What you are asked to do: Give back every entry exactly as it is written, but not the pictures.

★ ★ ★ ★ ★ ★ ★

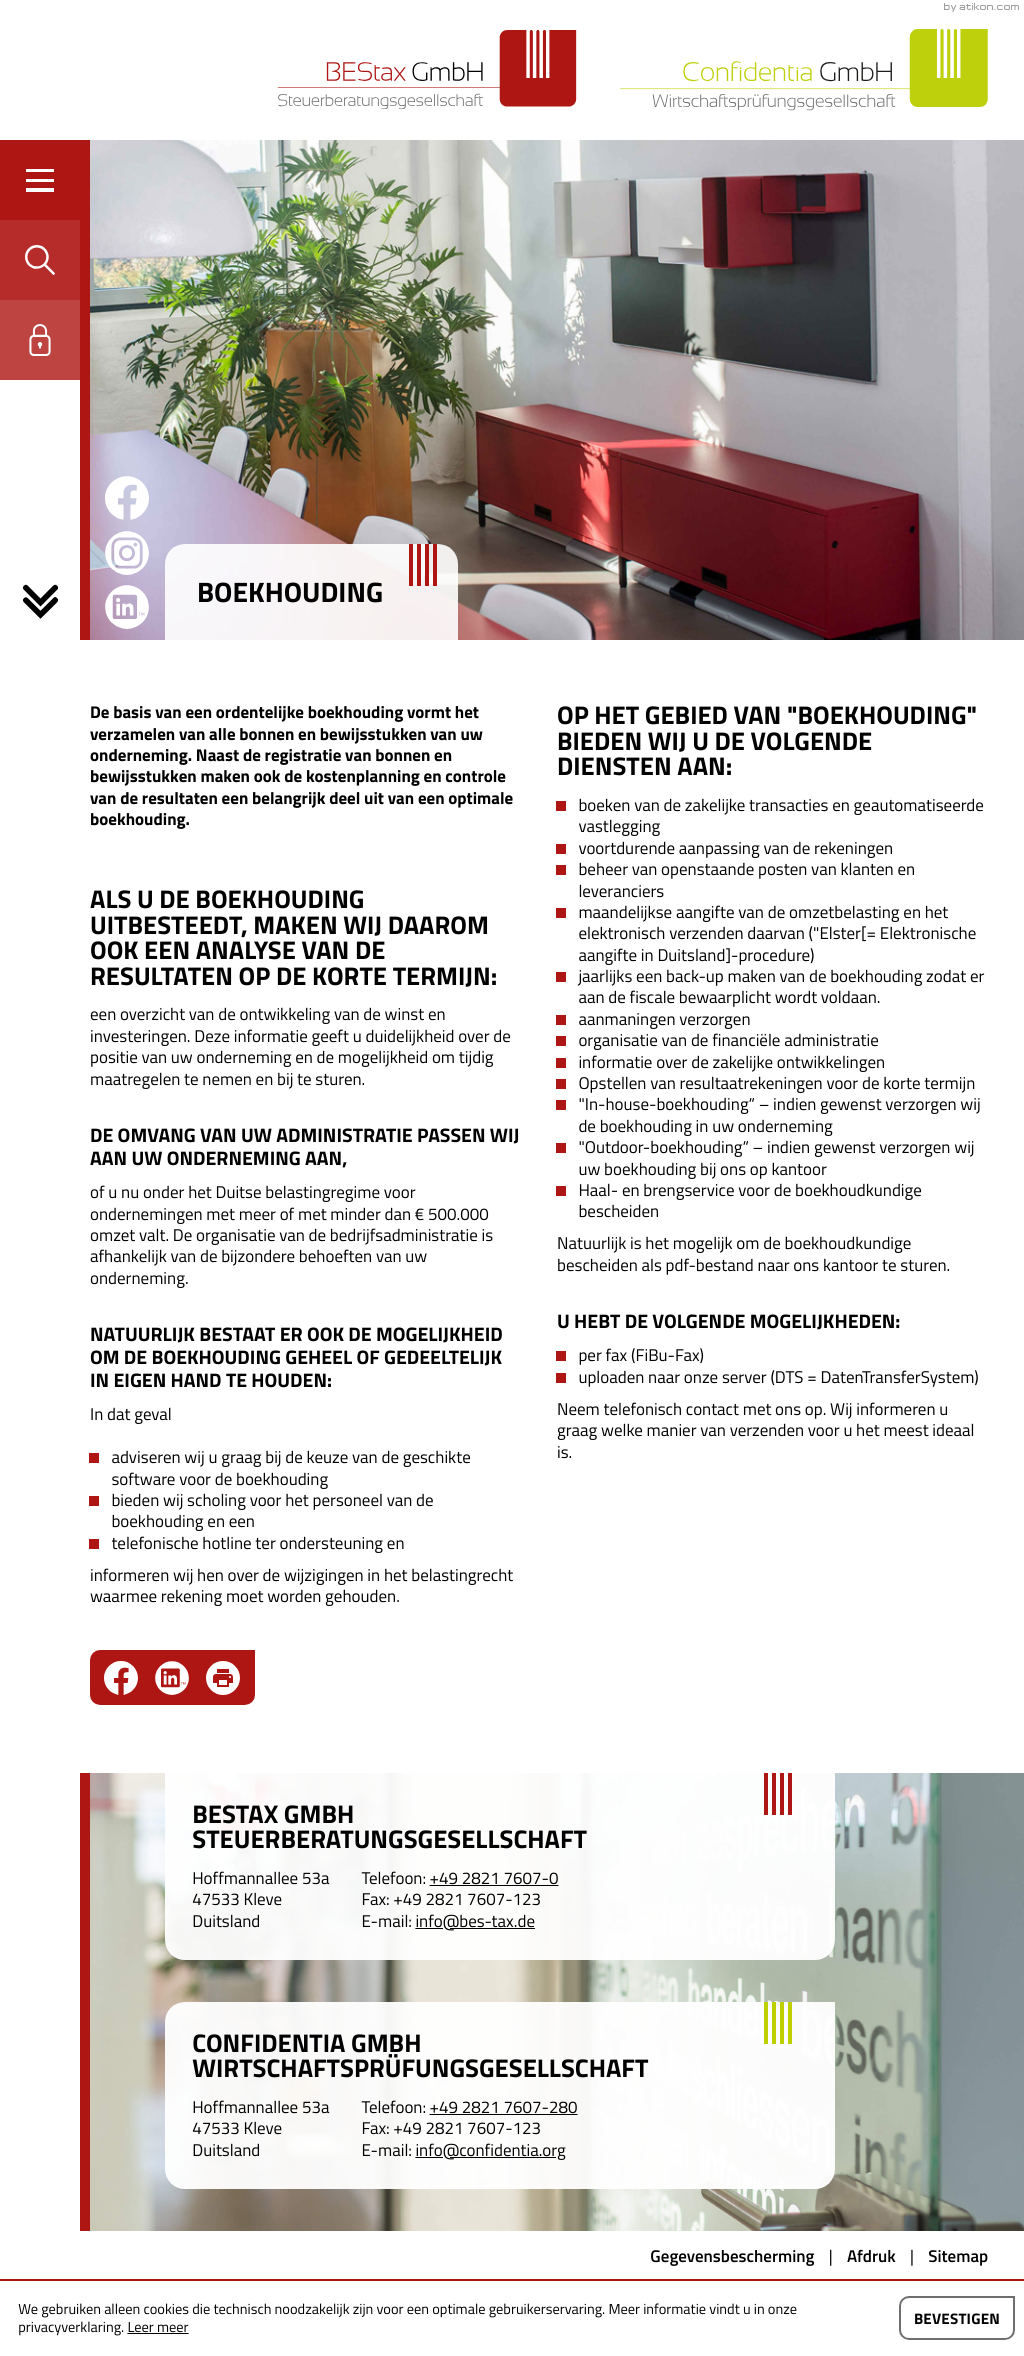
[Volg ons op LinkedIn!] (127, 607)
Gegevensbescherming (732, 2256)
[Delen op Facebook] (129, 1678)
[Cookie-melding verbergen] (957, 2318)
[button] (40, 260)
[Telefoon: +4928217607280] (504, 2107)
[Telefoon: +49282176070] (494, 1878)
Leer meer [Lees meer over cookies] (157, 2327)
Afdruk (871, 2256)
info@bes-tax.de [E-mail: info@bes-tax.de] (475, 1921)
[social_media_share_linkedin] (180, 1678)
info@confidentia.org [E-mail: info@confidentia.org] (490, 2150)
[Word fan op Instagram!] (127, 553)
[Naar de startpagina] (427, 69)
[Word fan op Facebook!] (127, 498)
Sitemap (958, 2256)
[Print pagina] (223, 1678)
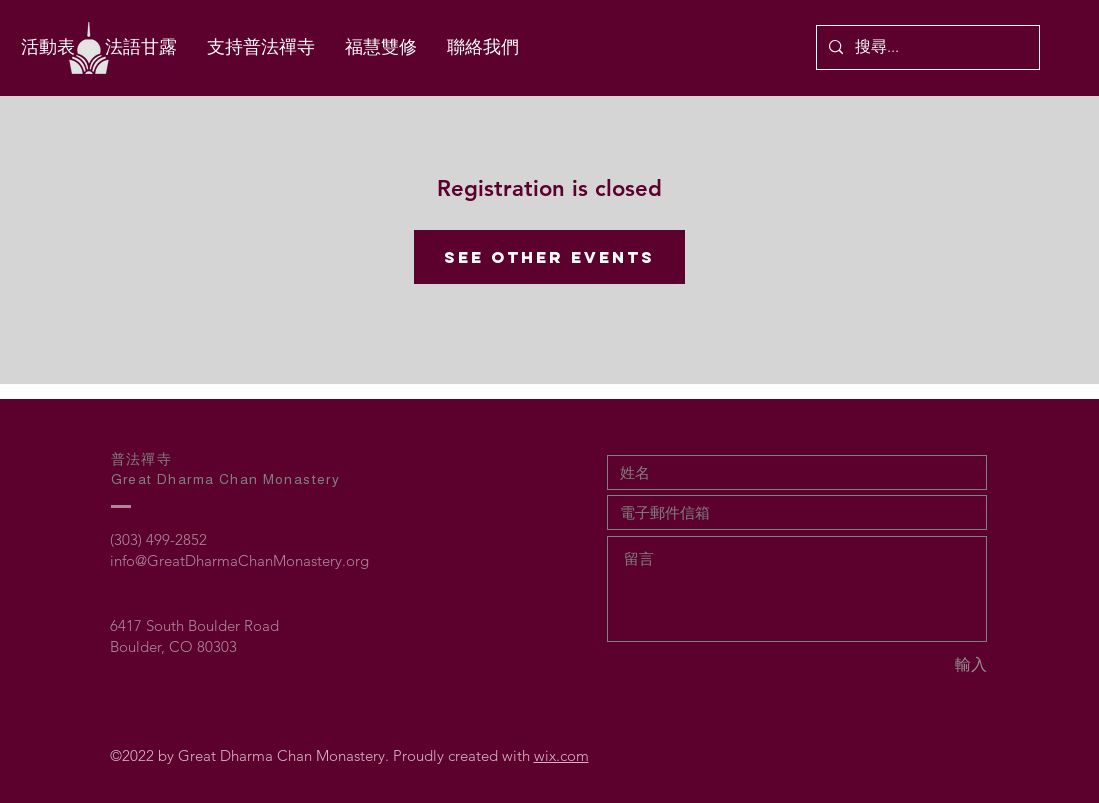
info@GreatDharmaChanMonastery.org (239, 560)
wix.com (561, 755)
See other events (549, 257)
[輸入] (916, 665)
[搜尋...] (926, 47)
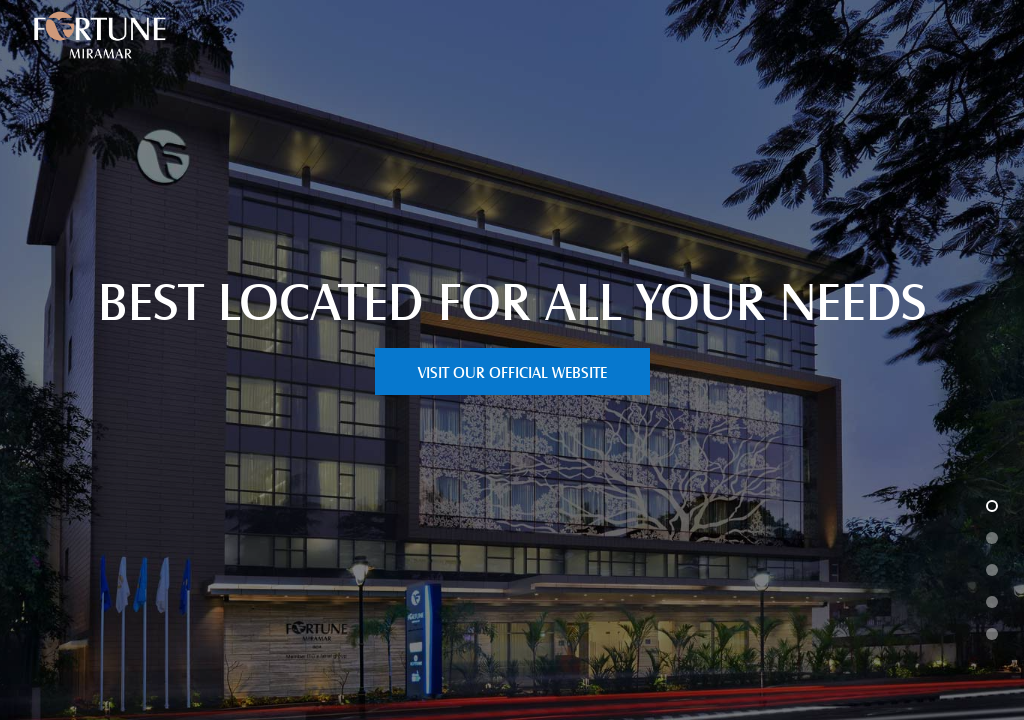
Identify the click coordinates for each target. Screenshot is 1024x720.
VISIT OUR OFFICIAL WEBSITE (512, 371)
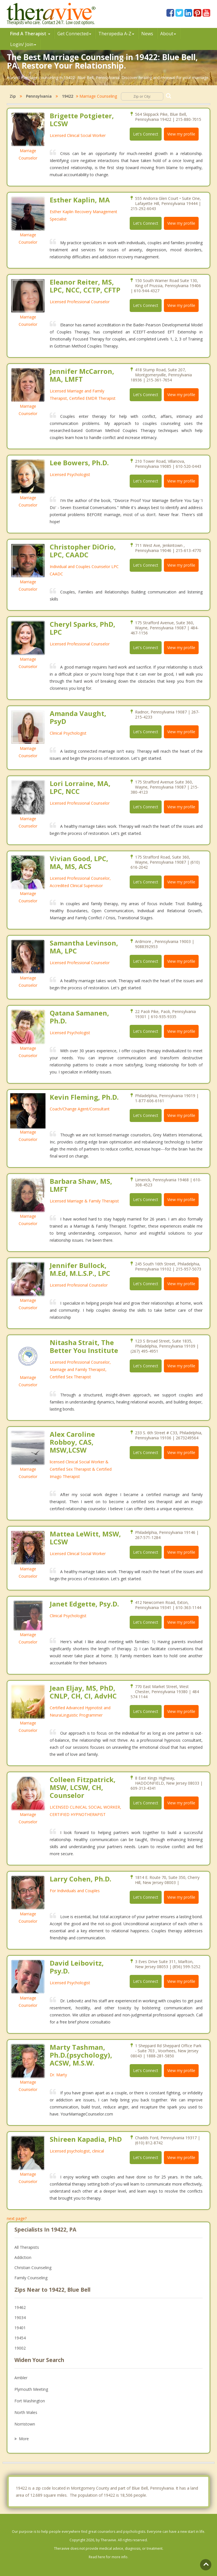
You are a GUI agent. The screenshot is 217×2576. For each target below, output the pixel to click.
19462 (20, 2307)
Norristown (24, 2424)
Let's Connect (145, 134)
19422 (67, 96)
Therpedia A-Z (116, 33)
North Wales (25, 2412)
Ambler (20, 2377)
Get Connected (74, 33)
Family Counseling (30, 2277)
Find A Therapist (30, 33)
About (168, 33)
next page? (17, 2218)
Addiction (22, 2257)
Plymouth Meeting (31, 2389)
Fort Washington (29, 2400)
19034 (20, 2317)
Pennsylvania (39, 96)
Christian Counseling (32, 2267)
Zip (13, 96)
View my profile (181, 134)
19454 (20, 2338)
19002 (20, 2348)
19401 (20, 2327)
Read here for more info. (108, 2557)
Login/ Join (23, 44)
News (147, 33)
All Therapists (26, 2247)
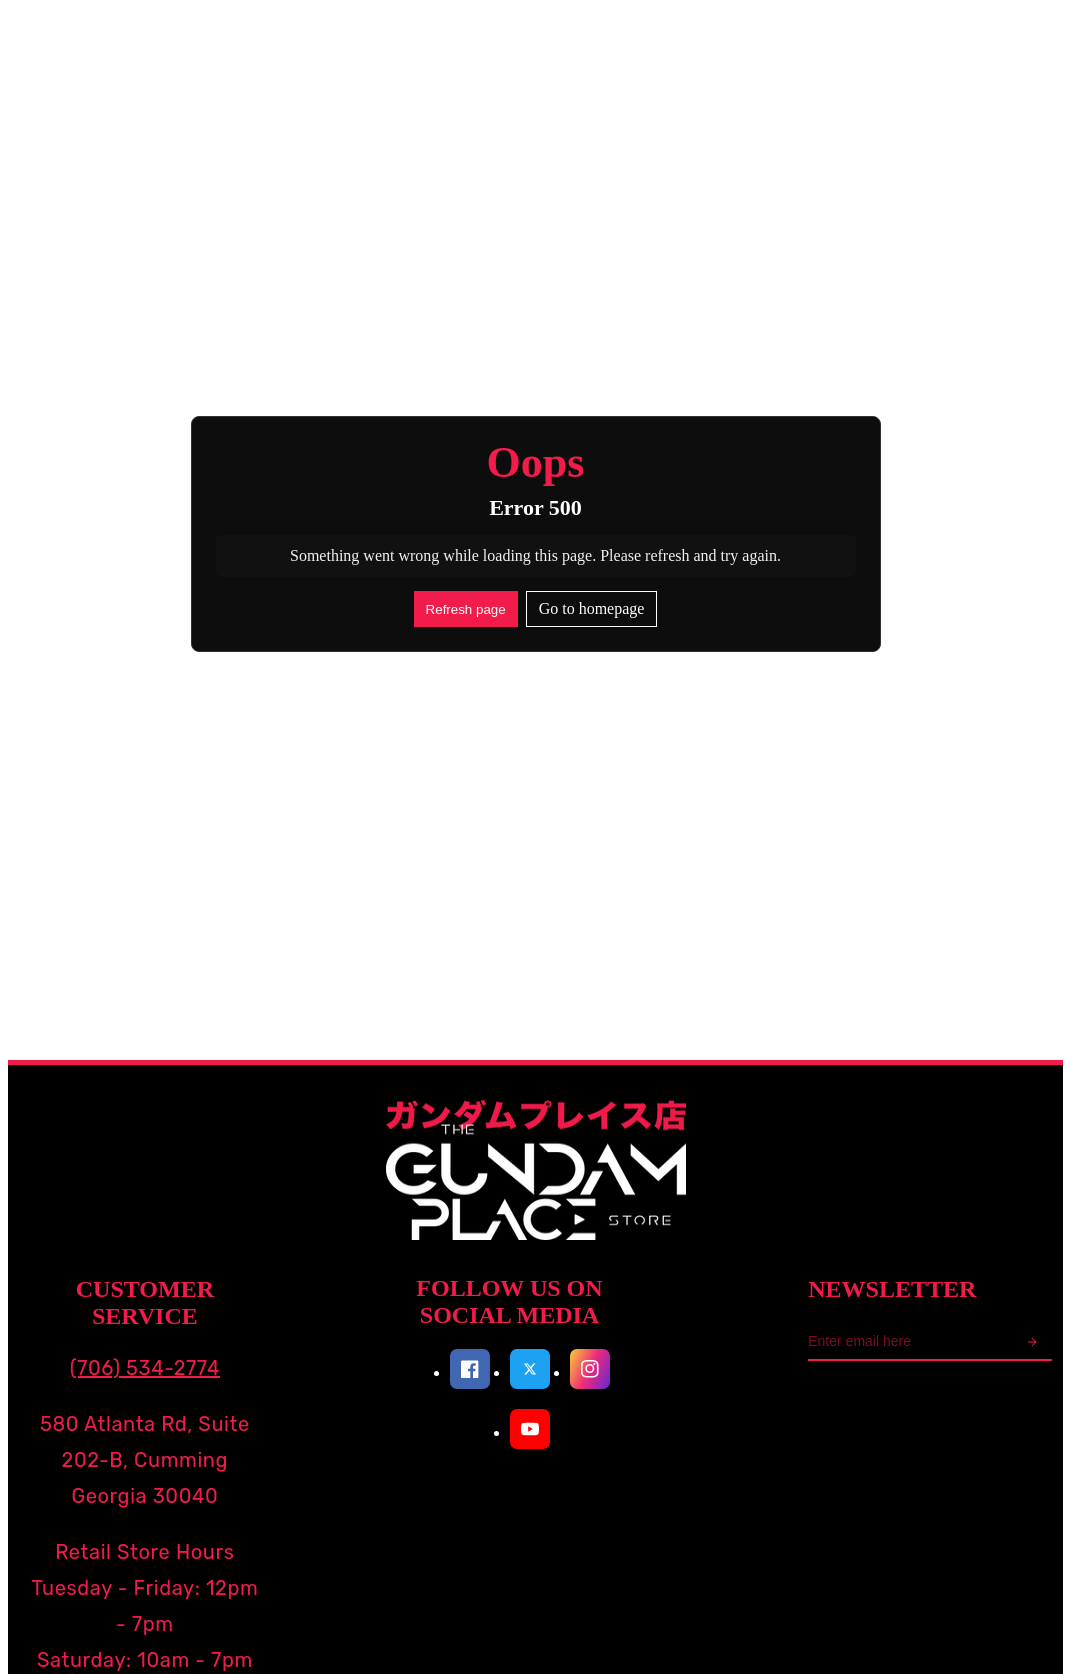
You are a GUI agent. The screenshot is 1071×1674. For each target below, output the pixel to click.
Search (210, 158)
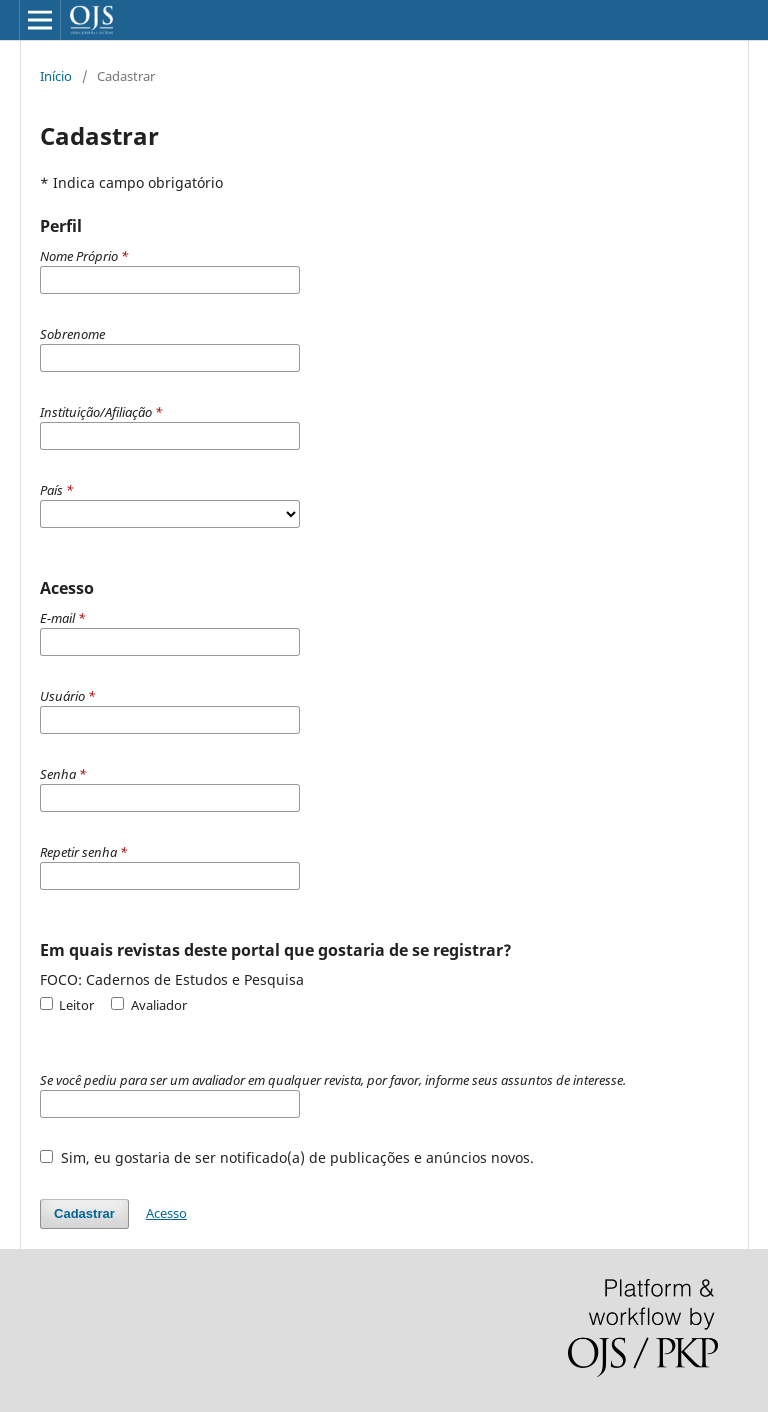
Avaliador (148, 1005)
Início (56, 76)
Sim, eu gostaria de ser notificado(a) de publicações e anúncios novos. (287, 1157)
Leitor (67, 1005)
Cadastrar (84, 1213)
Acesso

★ ★ ★ ★ ★ ★ ★

Reply to the exercise:
[Volg ons op LinkedIn!] (127, 607)
Gegevensbescherming (732, 2256)
[Delen op Facebook] (129, 1678)
[Cookie-melding verbergen] (957, 2318)
[button] (40, 260)
[Telefoon: +4928217607280] (504, 2107)
[Telefoon: +49282176070] (494, 1878)
Leer meer [Lees meer over cookies] (157, 2327)
Afdruk (871, 2256)
info@bes-tax.de [E-mail: info@bes-tax.de] (475, 1921)
[social_media_share_linkedin] (180, 1678)
info@confidentia.org [E-mail: info@confidentia.org] (490, 2150)
[Word fan op Instagram!] (127, 553)
[Naar de startpagina] (427, 69)
[Word fan op Facebook!] (127, 498)
Sitemap (958, 2256)
[Print pagina] (223, 1678)
info@GreatDharmaChanMonastery.org (239, 560)
wix.com (561, 755)
See other events (549, 257)
[輸入] (916, 665)
[搜尋...] (926, 47)
Identify the click coordinates for each target. Screenshot is 1024x720.
VISIT OUR OFFICIAL WEBSITE (512, 371)
You are a GUI agent. The screenshot is 217×2576. For each target below, output the pixel to click.
19462 (20, 2307)
Norristown (24, 2424)
Let's Connect (145, 134)
19422 (67, 96)
Therpedia A-Z (116, 33)
North Wales (25, 2412)
Ambler (20, 2377)
Get Connected (74, 33)
Family Counseling (30, 2277)
Find A Therapist (30, 33)
About (168, 33)
next page? (17, 2218)
Addiction (22, 2257)
Plymouth Meeting (31, 2389)
Fort Washington (29, 2400)
19034 (20, 2317)
Pennsylvania (39, 96)
Christian Counseling (32, 2267)
Zip (13, 96)
View my profile (181, 134)
19454 (20, 2338)
19002 (20, 2348)
19401 (20, 2327)
Read here for more info. (108, 2557)
Login/ Join (23, 44)
News (147, 33)
All Therapists (26, 2247)
You are a GUI agent. The screenshot is 1071×1674. For each target below, output the pixel to click.
Search (210, 158)
Avaliador (148, 1005)
Início (56, 76)
Sim, eu gostaria de ser notificado(a) de publicações e anúncios novos. (287, 1157)
Leitor (67, 1005)
Cadastrar (84, 1213)
Acesso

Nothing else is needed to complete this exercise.